Advent Journal: He Is Faithful

“Abraham was the father of Isaac, and Isaac the father of Jacob” (Matt. 1:2a).

I have heard many people share their dislike for genealogies in the Bible. Why are they even in there? I mean, who cares who begot who and whatnot. I too have thought these very things until God revealed something to me while reading this genealogy that begins the book of Matthew.

The second verse in the entire book of Matthew is so important. It begins the genealogy, the family line, that would bring about the Savior of the world.
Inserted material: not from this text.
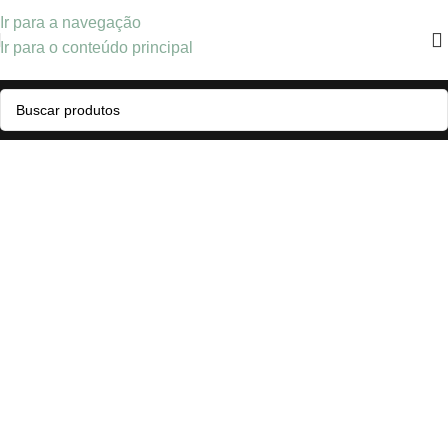
Ir para a navegação
Ir para o conteúdo principal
Not only that, but it shows God’s fulfillment to the promise he gave Abraham so long ago in Genesis. “And I will make of you a great nation, and I will bless you and make your name great, so that you will be a blessing” (Gen. 12:2). This is the very fulfillment of this promise given to Abraham. And the fulfillment of this promise came against all odds. Abraham was old and his wife, Sarah, was barren. They could not have children. Not only this but twice Abraham gave his wife into the possession of another man, when if God had not intervened, the father of Isaac could have very well been in question. God was faithful to Abraham.

Circumstances can very easily destroy a family line. We’ve seen it many times in history: war, famine, or plague sweeps through and kills off an entire family line. God was faithful through all of life’s circumstance, through the mistakes made in the family. He preserved the line for Christ to come. This genealogy screams of the goodness of God. He worked through a messed up family to keep them together to bring the Savior to the world.
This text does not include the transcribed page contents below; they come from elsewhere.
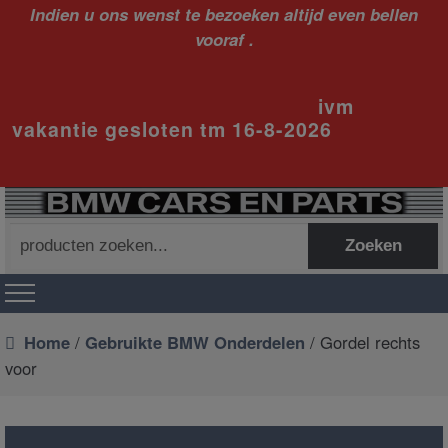
Indien u ons wenst te bezoeken altijd even bellen
vooraf .
ivm
vakantie gesloten tm 16-8-2026
Zoeken
Zoeken
naar:
Home
/
Gebruikte BMW Onderdelen
/ Gordel rechts
voor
Not only was he faithful to Abraham, but he was faithful to all mankind by fulfilling his promise in Genesis chapter three: “I will put enmity between you and the woman, and between your offspring and her offspring; he shall bruise your head, and you shall bruise his heel” (Gen. 3:15). God is faithful to his word. Never once did he stray from his promise. The genealogy is a map of God’s faithfulness, showing how he preserved each person, each child, each family to create a scarlet thread woven through history to the birth, life, death, and resurrection of Christ.
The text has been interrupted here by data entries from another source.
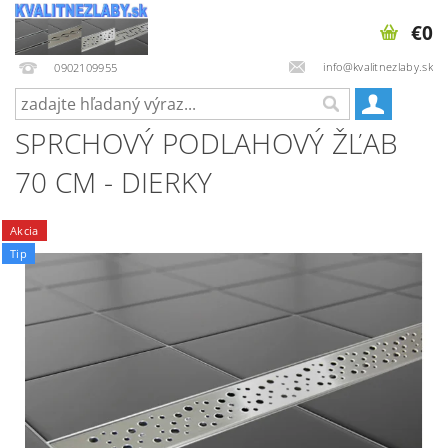
€0
info@kvalitnezlaby.sk
0902109955
SPRCHOVÝ PODLAHOVÝ ŽĽAB
70 CM - DIERKY
Akcia
Tip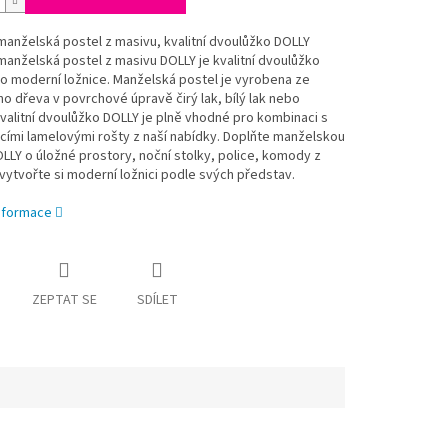
anželská postel z masivu, kvalitní dvoulůžko DOLLY
anželská postel z masivu DOLLY je kvalitní dvoulůžko
o moderní ložnice. Manželská postel je vyrobena ze
 dřeva v povrchové úpravě čirý lak, bílý lak nebo
valitní dvoulůžko DOLLY je plně vhodné pro kombinaci s
ími lamelovými rošty z naší nabídky. Doplňte manželskou
LLY o úložné prostory, noční stolky, police, komody z
vytvořte si moderní ložnici podle svých představ.
informace
ZEPTAT SE
SDÍLET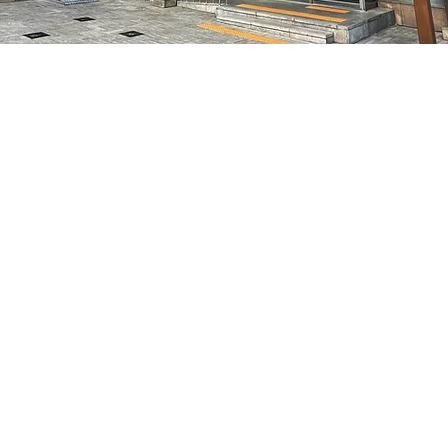
– 오후 5:05
特别市中区干内路47
가격
₩70,000
가격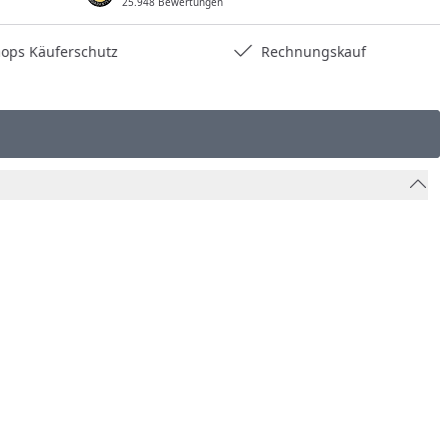
25.948 Bewertungen
hops Käuferschutz
Rechnungskauf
The Christmas story starts here. It began with God’s promise the garden of Eden just after the entrance of sin. It began with his promise, and it was fulfilled through the family line of Abraham. The genealogy is so important to the Christmas story which is why it is the very beginning of the New Testament. It shows God’s goodness as he faithfully preserved the family of Abraham through forty-two generations to the coming of the Prince of Peace.

“So all the generations from Abraham to David were fourteen generations, and from David to the deportation to Babylon fourteen generations, and from the deportation to Babylon to the Christ fourteen generations” (Matt. 1:17). 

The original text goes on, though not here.